Why not go for a clean slate?
I no longer play Wordle, the daily puzzle at The New York Times, but I believe those of you do would find this interesting:
One reason I stopped playing Wordle was the way so many people played their same opening word each day, one they think is optimized for success. So the scores they posted online were basically meaningless for comparison purposes as much a measure of their skill.
When my family group played together for much of 2022 we all used the same starting word, and changed it every day. Often the word was related to something in the news. One day, for instance, it was “Amber.” And then it was “Heard.”
I’d like to see the Times institute a mandatory starting word each day.
In geriatric news …
The background for this tweet begins with “What is the age threshold at which one becomes a ‘senior citizen’?” and continued with “Senioritis.”

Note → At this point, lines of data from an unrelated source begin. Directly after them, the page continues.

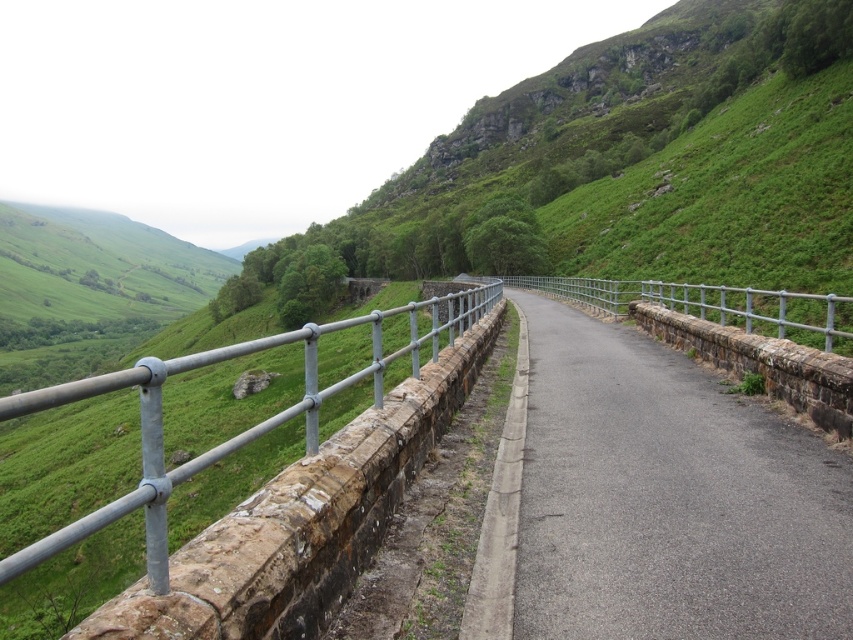 Question: Is asphalt road at center to the right of metallic gray railing at left from the viewer's perspective?

Choices:
 (A) no
 (B) yes

Answer: (B)

Question: Does metallic gray railing at left appear under silver metallic fence at center?

Choices:
 (A) no
 (B) yes

Answer: (B)

Question: Which of the following is the farthest from the observer?

Choices:
 (A) silver metallic fence at center
 (B) asphalt road at center

Answer: (A)

Question: Can you confirm if asphalt road at center is thinner than metallic gray railing at left?

Choices:
 (A) no
 (B) yes

Answer: (B)

Question: Which point is farther from the camera taking this photo?

Choices:
 (A) (534, 392)
 (B) (664, 305)
 (C) (271, 486)

Answer: (B)

Question: Which object appears farthest from the camera in this image?

Choices:
 (A) silver metallic fence at center
 (B) asphalt road at center
 (C) metallic gray railing at left

Answer: (A) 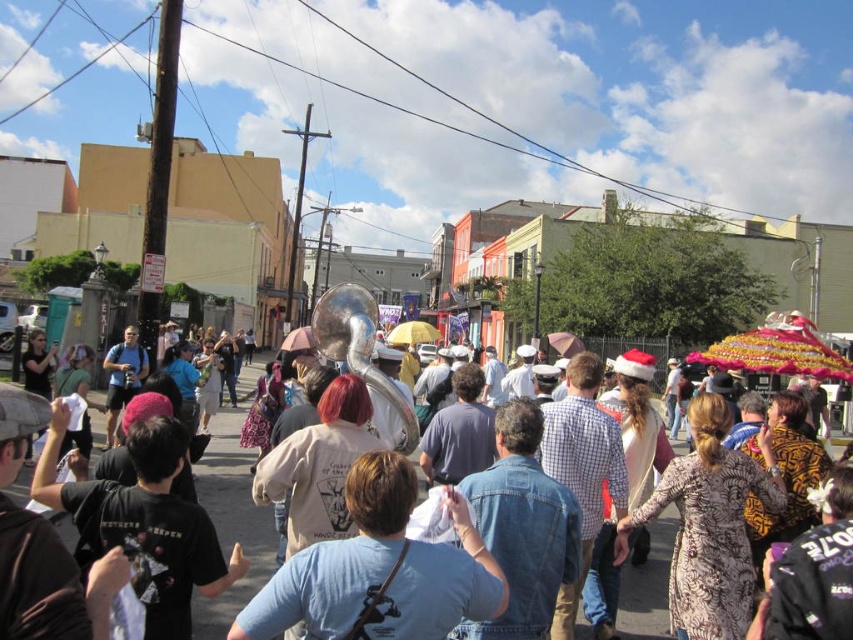 Question: Does blue denim shirt at center appear under denim jacket at center?

Choices:
 (A) yes
 (B) no

Answer: (B)

Question: Can you confirm if blue denim shirt at center is thinner than denim jacket at center?

Choices:
 (A) no
 (B) yes

Answer: (B)

Question: Which point appears farthest from the camera in this image?

Choices:
 (A) (247, 621)
 (B) (229, 493)

Answer: (B)

Question: Which object appears closest to the camera in this image?

Choices:
 (A) blue denim shirt at center
 (B) denim jacket at center

Answer: (A)

Question: Does blue denim shirt at center lie in front of denim jacket at center?

Choices:
 (A) no
 (B) yes

Answer: (B) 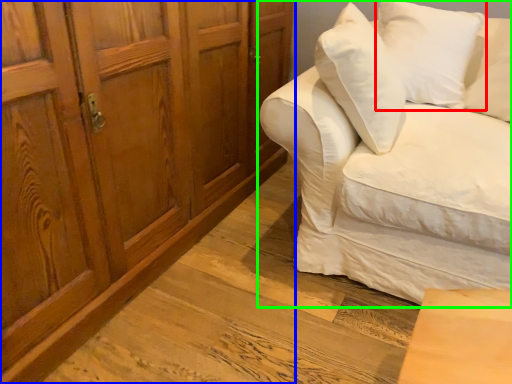 Question: Which object is positioned closest to pillow (highlighted by a red box)? Select from cabinetry (highlighted by a blue box) and studio couch (highlighted by a green box).

Choices:
 (A) cabinetry
 (B) studio couch

Answer: (B) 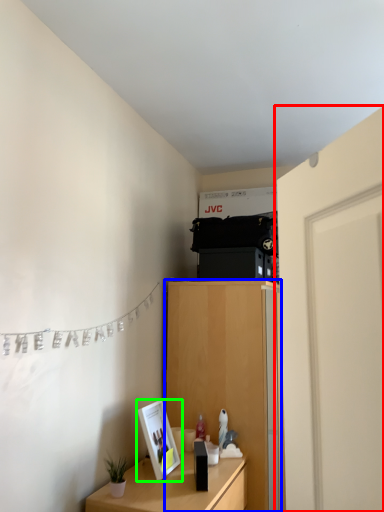 Question: Based on their relative distances, which object is farther from door (highlighted by a red box)? Choose from cabinetry (highlighted by a blue box) and picture frame (highlighted by a green box).

Choices:
 (A) cabinetry
 (B) picture frame

Answer: (A) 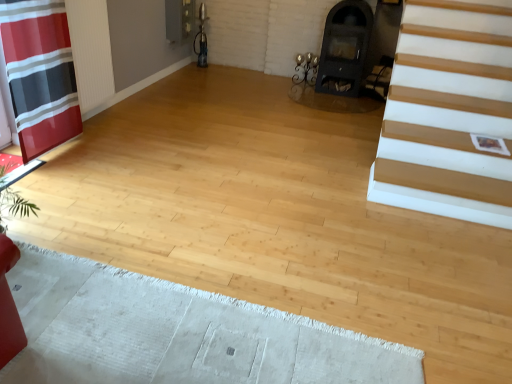 Question: Does white textured rug at lower left have a lesser height compared to black matte fireplace at upper center?

Choices:
 (A) no
 (B) yes

Answer: (B)

Question: Is white textured rug at lower left surrounding black matte fireplace at upper center?

Choices:
 (A) no
 (B) yes

Answer: (A)

Question: Can you confirm if white textured rug at lower left is positioned to the right of black matte fireplace at upper center?

Choices:
 (A) no
 (B) yes

Answer: (A)

Question: From the image's perspective, does white textured rug at lower left appear higher than black matte fireplace at upper center?

Choices:
 (A) no
 (B) yes

Answer: (A)

Question: Considering the relative sizes of white textured rug at lower left and black matte fireplace at upper center in the image provided, is white textured rug at lower left bigger than black matte fireplace at upper center?

Choices:
 (A) yes
 (B) no

Answer: (B)

Question: From the image's perspective, is red striped fabric at left positioned above or below matte black armchair at center?

Choices:
 (A) below
 (B) above

Answer: (A)

Question: Is point (24, 152) positioned closer to the camera than point (384, 59)?

Choices:
 (A) farther
 (B) closer

Answer: (B)

Question: Relative to matte black armchair at center, is red striped fabric at left in front or behind?

Choices:
 (A) behind
 (B) front

Answer: (B)

Question: In terms of width, does red striped fabric at left look wider or thinner when compared to matte black armchair at center?

Choices:
 (A) thin
 (B) wide

Answer: (A)

Question: Is black matte fireplace at upper center inside the boundaries of matte black armchair at center, or outside?

Choices:
 (A) inside
 (B) outside

Answer: (B)

Question: Is black matte fireplace at upper center in front of or behind matte black armchair at center in the image?

Choices:
 (A) front
 (B) behind

Answer: (A)

Question: From a real-world perspective, is black matte fireplace at upper center physically located above or below matte black armchair at center?

Choices:
 (A) above
 (B) below

Answer: (A)

Question: From the image's perspective, is black matte fireplace at upper center positioned above or below matte black armchair at center?

Choices:
 (A) above
 (B) below

Answer: (A)

Question: Is red striped fabric at left in front of or behind black matte fireplace at upper center in the image?

Choices:
 (A) behind
 (B) front

Answer: (B)

Question: Looking at their shapes, would you say red striped fabric at left is wider or thinner than black matte fireplace at upper center?

Choices:
 (A) wide
 (B) thin

Answer: (B)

Notes and comments from readers — lightly edited — along with my responses
The controversy over ShotSpotter technology drew a lot of letters after last week’s item, “ShotSpotter and the killing of Adam Toledo,” Not a peep, however, from those who wished to defend the way anti-ShotSpotter activists — and the journalists who cover them — frequently cite the Adam Toledo story as a key driver of opposition to the gunfire detection devices. I’m wondering if this is because, over the last three years, it’s become clear to those who truly followed the story that Officer Eric Stillman’s decision to fire the fatal shot at 13-year-old Adam a fraction of a second after he disarmed himself was a terrible mistake, not a hate crime or example of a rogue, out of control cop. I welcome letters from those who see it otherwise.
David Leitschuh — Progressive opposition to ShotSpotter is that it aids policing, and the hard left is very opposed to anything that does that. Witness how, in Portland, police are now forbidden from using tear gas to dispense mobs even when they are getting out of control.

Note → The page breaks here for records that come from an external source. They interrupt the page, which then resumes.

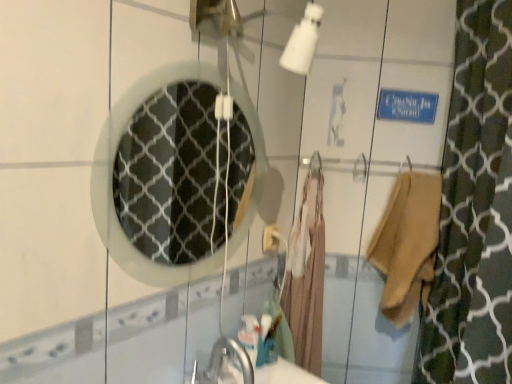 Question: Is beige fabric bathrobe at center located within beige cotton robe at right?

Choices:
 (A) no
 (B) yes

Answer: (A)

Question: Does beige cotton robe at right have a greater height compared to beige fabric bathrobe at center?

Choices:
 (A) no
 (B) yes

Answer: (A)

Question: Could you tell me if beige cotton robe at right is turned towards beige fabric bathrobe at center?

Choices:
 (A) yes
 (B) no

Answer: (B)

Question: Does beige cotton robe at right have a larger size compared to beige fabric bathrobe at center?

Choices:
 (A) yes
 (B) no

Answer: (B)

Question: Considering the relative sizes of beige cotton robe at right and beige fabric bathrobe at center in the image provided, is beige cotton robe at right smaller than beige fabric bathrobe at center?

Choices:
 (A) no
 (B) yes

Answer: (B)

Question: From a real-world perspective, relative to beige fabric bathrobe at center, is beige cotton robe at right vertically above or below?

Choices:
 (A) below
 (B) above

Answer: (B)

Question: From the image's perspective, is beige cotton robe at right above or below beige fabric bathrobe at center?

Choices:
 (A) above
 (B) below

Answer: (A)

Question: Is point (409, 311) positioned closer to the camera than point (305, 317)?

Choices:
 (A) farther
 (B) closer

Answer: (B)

Question: From their relative heights in the image, would you say beige cotton robe at right is taller or shorter than beige fabric bathrobe at center?

Choices:
 (A) short
 (B) tall

Answer: (A)

Question: In terms of height, does white textured mirror at center look taller or shorter compared to beige cotton robe at right?

Choices:
 (A) short
 (B) tall

Answer: (B)

Question: In terms of width, does white textured mirror at center look wider or thinner when compared to beige cotton robe at right?

Choices:
 (A) wide
 (B) thin

Answer: (B)

Question: Is point pos(227,188) positioned closer to the camera than point pos(396,284)?

Choices:
 (A) closer
 (B) farther

Answer: (B)

Question: Would you say white textured mirror at center is inside or outside beige cotton robe at right?

Choices:
 (A) outside
 (B) inside

Answer: (A)

Question: Is beige fabric bathrobe at center in front of or behind beige cotton robe at right in the image?

Choices:
 (A) front
 (B) behind

Answer: (B)

Question: From the image's perspective, is beige fabric bathrobe at center positioned above or below beige cotton robe at right?

Choices:
 (A) above
 (B) below

Answer: (B) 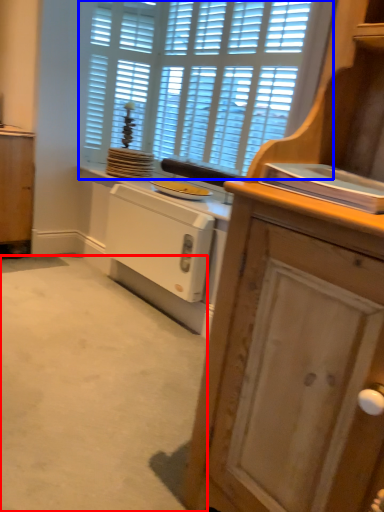 Question: Which of the following is the closest to the observer, plain (highlighted by a red box) or window (highlighted by a blue box)?

Choices:
 (A) plain
 (B) window

Answer: (A) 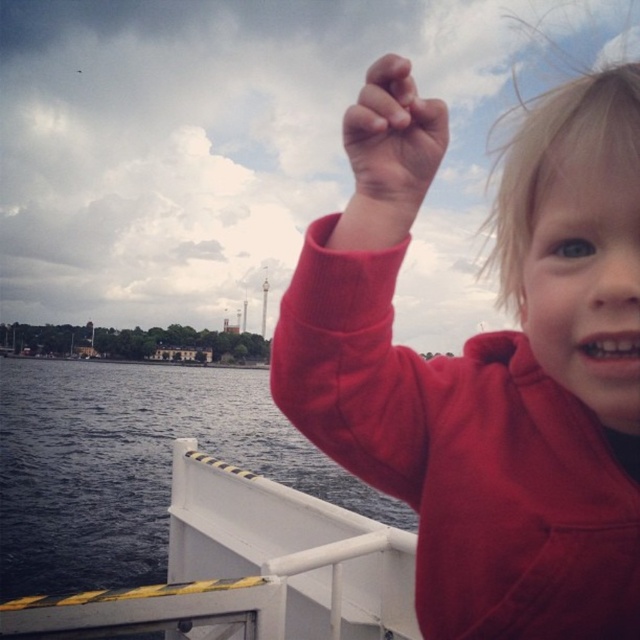 Question: Which point is farther to the camera?

Choices:
 (A) matte skin hand at upper center
 (B) dark blue water at lower left
 (C) red fleece sweater at upper right

Answer: (B)

Question: Does dark blue water at lower left appear on the left side of matte skin hand at upper center?

Choices:
 (A) yes
 (B) no

Answer: (A)

Question: Is red fleece sweater at upper right wider than matte skin hand at upper center?

Choices:
 (A) yes
 (B) no

Answer: (A)

Question: Can you confirm if red fleece sweater at upper right is thinner than dark blue water at lower left?

Choices:
 (A) yes
 (B) no

Answer: (A)

Question: Considering the real-world distances, which object is farthest from the dark blue water at lower left?

Choices:
 (A) red fleece sweater at upper right
 (B) matte skin hand at upper center

Answer: (B)

Question: Estimate the real-world distances between objects in this image. Which object is farther from the dark blue water at lower left?

Choices:
 (A) red fleece sweater at upper right
 (B) matte skin hand at upper center

Answer: (B) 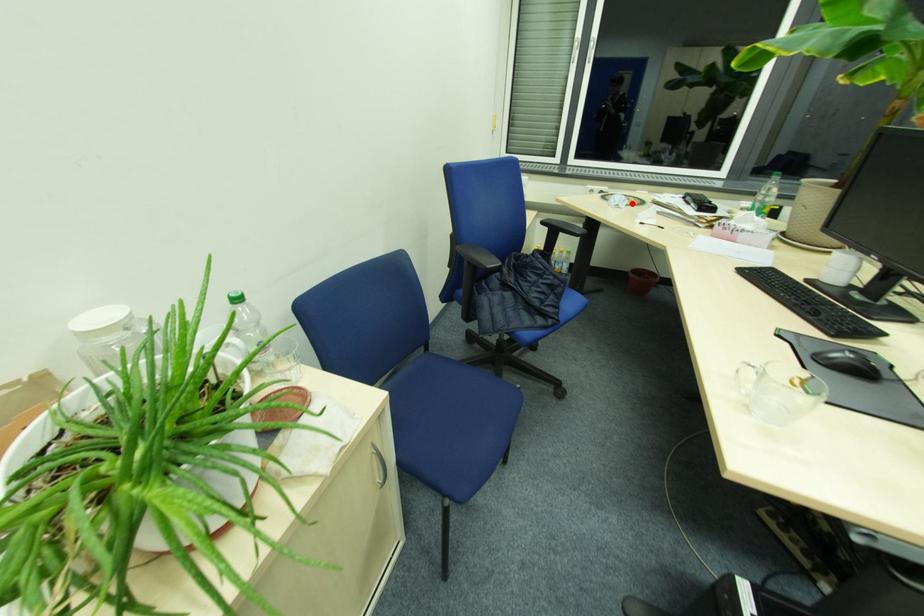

Joanie Wimmer — David, you really need to get real about people you characterize as in the “hard left” and their beliefs. When you say the hard left is against anything that aids policing, you sound rather silly. Almost all people, progressives, liberals, conservatives and MAGA people, want criminals arrested and convicted, and they want crime reduced. The objections to ShotSpotter are to its effectiveness. See the following from a study of the use of ShotSpotter in St. Louis:
“After examining the data more closely it appears that every 100 AGDS (Acoustic Gunshot Detection Systems) calls for service generates 0.9 founded crime incidents (which includes both Part I and Part II crimes); regular community member calls by contrast generate 7.6 crime incidents per 100 calls. This indicates that alerting police of potential activity is not enough, human intelligence supporting that information is critical to turn a notice of potential activity into something police can act upon. In effect, prior to the implementation of AGDS, the community member calls for service in the impacted neighborhoods were generating an estimated 281 founded crime incidents per year; after the system was installed in 2013, an estimated 243 founded crime incidents were generated (212.8 from traditional calls and 30.6 from AGDS). Despite responding to more calls for service, results indicate that officers receive less actionable data on the ground. A reduction in uncovering founded crimes through “shots fired” calls for service should not be equated with a reduction in crime. The current evaluation, for example, finds no crime trend differences between AGDS neighborhoods and similar areas. The only reasonable conclusion from this is that AGDS produce less actionable data and are less efficient than traditional sources of information.”
David Leitschuh. — In Googling the subject, I see there are conflicting studies on the effectiveness of the technology.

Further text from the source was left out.